Content starts
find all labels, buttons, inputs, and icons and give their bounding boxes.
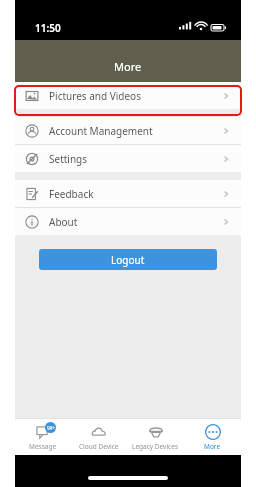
staticText: More <box>114 59 142 74</box>
button[interactable]: Legacy Devices <box>127 419 184 455</box>
button[interactable]: Pictures and Videos <box>15 82 241 109</box>
button[interactable]: Feedback <box>15 180 241 207</box>
staticText: Cloud Device <box>79 442 119 451</box>
staticText: Settings <box>49 152 88 166</box>
staticText: About <box>49 215 78 229</box>
button[interactable]: Account Management <box>15 117 241 144</box>
button[interactable]: Cloud Device <box>71 419 127 455</box>
staticText: Pictures and Videos <box>49 89 141 103</box>
staticText: Message <box>29 442 57 451</box>
button[interactable]: Logout <box>39 249 217 270</box>
staticText: Logout <box>111 253 145 267</box>
button[interactable]: Settings <box>15 145 241 172</box>
button[interactable]: 99+ <box>15 419 71 455</box>
staticText: Legacy Devices <box>132 442 179 451</box>
button[interactable]: About <box>15 208 241 235</box>
staticText: 99+ <box>47 425 55 431</box>
staticText: Feedback <box>49 187 94 201</box>
staticText: Account Management <box>49 124 153 138</box>
staticText: More <box>204 442 221 451</box>
button[interactable]: More <box>184 419 241 455</box>
staticText: 11:50 <box>35 21 61 35</box>
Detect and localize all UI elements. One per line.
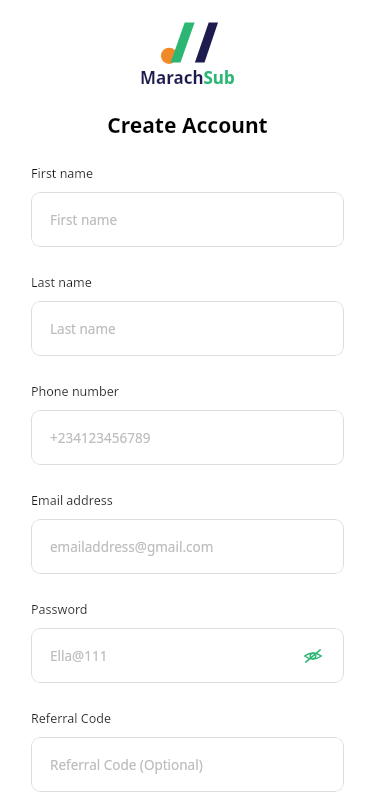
- staticText: Referral Code: [31, 710, 111, 727]
- staticText: MarachSub: [140, 66, 235, 89]
- staticText: First name: [50, 211, 325, 229]
- button[interactable]: Show password: [301, 644, 325, 668]
- staticText: Referral Code (Optional): [50, 756, 325, 774]
- staticText: Last name: [31, 274, 92, 291]
- staticText: First name: [31, 165, 94, 182]
- staticText: Password: [31, 601, 88, 618]
- staticText: Phone number: [31, 383, 119, 400]
- staticText: +234123456789: [50, 429, 325, 447]
- button[interactable]: Referral Code (Optional): [31, 737, 344, 792]
- staticText: Ella@111: [50, 647, 301, 665]
- button[interactable]: Ella@111: [31, 628, 344, 683]
- staticText: Last name: [50, 320, 325, 338]
- staticText: emailaddress@gmail.com: [50, 538, 325, 556]
- staticText: Email address: [31, 492, 113, 509]
- button[interactable]: emailaddress@gmail.com: [31, 519, 344, 574]
- button[interactable]: Last name: [31, 301, 344, 356]
- button[interactable]: First name: [31, 192, 344, 247]
- button[interactable]: +234123456789: [31, 410, 344, 465]
- staticText: Create Account: [107, 111, 268, 140]
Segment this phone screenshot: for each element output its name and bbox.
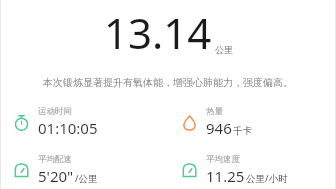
button[interactable]: Average pace — [0, 154, 168, 186]
other: Exercise time — [12, 113, 31, 132]
button[interactable]: Calories — [168, 106, 336, 138]
other: Average speed — [180, 161, 199, 180]
staticText: /公里 — [75, 172, 98, 185]
staticText: 公里 — [215, 44, 233, 55]
staticText: 平均配速 — [38, 154, 72, 165]
staticText: 01:10:05 — [38, 118, 98, 138]
staticText: 千卡 — [233, 125, 252, 137]
button[interactable]: Exercise time — [0, 106, 168, 138]
button[interactable]: Average speed — [168, 154, 336, 186]
staticText: 13.14 — [104, 4, 212, 61]
staticText: 5'20" — [38, 166, 74, 186]
staticText: 热量 — [206, 106, 223, 117]
other: Calories — [180, 113, 199, 132]
staticText: 11.25 — [206, 166, 245, 186]
staticText: 平均速度 — [206, 154, 240, 165]
other: Average pace — [12, 161, 31, 180]
staticText: 本次锻炼显著提升有氧体能，增强心肺能力，强度偏高。 — [14, 76, 322, 89]
staticText: 946 — [206, 118, 232, 138]
staticText: 公里/小时 — [246, 172, 288, 185]
staticText: 运动时间 — [38, 106, 72, 117]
Content ends
### [WORK REQUEST]
The copy you give must repeat each record character for character, but it must not include the pictures.

### [EXPECTED ANSWER]
find all labels, buttons, inputs, and icons and give their bounding boxes.
staticText: More <box>114 59 142 74</box>
button[interactable]: Legacy Devices <box>127 419 184 455</box>
button[interactable]: Pictures and Videos <box>15 82 241 109</box>
button[interactable]: Feedback <box>15 180 241 207</box>
staticText: Cloud Device <box>79 442 119 451</box>
staticText: Settings <box>49 152 88 166</box>
staticText: About <box>49 215 78 229</box>
button[interactable]: Account Management <box>15 117 241 144</box>
button[interactable]: Cloud Device <box>71 419 127 455</box>
staticText: Pictures and Videos <box>49 89 141 103</box>
staticText: Message <box>29 442 57 451</box>
button[interactable]: Logout <box>39 249 217 270</box>
staticText: Logout <box>111 253 145 267</box>
button[interactable]: Settings <box>15 145 241 172</box>
button[interactable]: 99+ <box>15 419 71 455</box>
staticText: Legacy Devices <box>132 442 179 451</box>
button[interactable]: About <box>15 208 241 235</box>
staticText: 99+ <box>47 425 55 431</box>
staticText: Feedback <box>49 187 94 201</box>
staticText: Account Management <box>49 124 153 138</box>
staticText: More <box>204 442 221 451</box>
button[interactable]: More <box>184 419 241 455</box>
staticText: 11:50 <box>35 21 61 35</box>
Detect and localize all UI elements. One per line.
- staticText: Referral Code: [31, 710, 111, 727]
- staticText: MarachSub: [140, 66, 235, 89]
- staticText: First name: [50, 211, 325, 229]
- button[interactable]: Show password: [301, 644, 325, 668]
- staticText: Referral Code (Optional): [50, 756, 325, 774]
- staticText: Last name: [31, 274, 92, 291]
- staticText: First name: [31, 165, 94, 182]
- staticText: Password: [31, 601, 88, 618]
- staticText: Phone number: [31, 383, 119, 400]
- staticText: +234123456789: [50, 429, 325, 447]
- button[interactable]: Referral Code (Optional): [31, 737, 344, 792]
- staticText: Ella@111: [50, 647, 301, 665]
- button[interactable]: Ella@111: [31, 628, 344, 683]
- staticText: Last name: [50, 320, 325, 338]
- staticText: emailaddress@gmail.com: [50, 538, 325, 556]
- staticText: Email address: [31, 492, 113, 509]
- button[interactable]: emailaddress@gmail.com: [31, 519, 344, 574]
- button[interactable]: Last name: [31, 301, 344, 356]
- button[interactable]: First name: [31, 192, 344, 247]
- button[interactable]: +234123456789: [31, 410, 344, 465]
- staticText: Create Account: [107, 111, 268, 140]
Segment this phone screenshot: for each element output its name and bbox.
button[interactable]: Average pace — [0, 154, 168, 186]
other: Exercise time — [12, 113, 31, 132]
button[interactable]: Calories — [168, 106, 336, 138]
other: Average speed — [180, 161, 199, 180]
staticText: /公里 — [75, 172, 98, 185]
staticText: 公里 — [215, 44, 233, 55]
staticText: 平均配速 — [38, 154, 72, 165]
staticText: 01:10:05 — [38, 118, 98, 138]
staticText: 千卡 — [233, 125, 252, 137]
button[interactable]: Exercise time — [0, 106, 168, 138]
button[interactable]: Average speed — [168, 154, 336, 186]
staticText: 13.14 — [104, 4, 212, 61]
staticText: 5'20" — [38, 166, 74, 186]
staticText: 热量 — [206, 106, 223, 117]
other: Calories — [180, 113, 199, 132]
staticText: 11.25 — [206, 166, 245, 186]
staticText: 平均速度 — [206, 154, 240, 165]
other: Average pace — [12, 161, 31, 180]
staticText: 本次锻炼显著提升有氧体能，增强心肺能力，强度偏高。 — [14, 76, 322, 89]
staticText: 946 — [206, 118, 232, 138]
staticText: 公里/小时 — [246, 172, 288, 185]
staticText: 运动时间 — [38, 106, 72, 117]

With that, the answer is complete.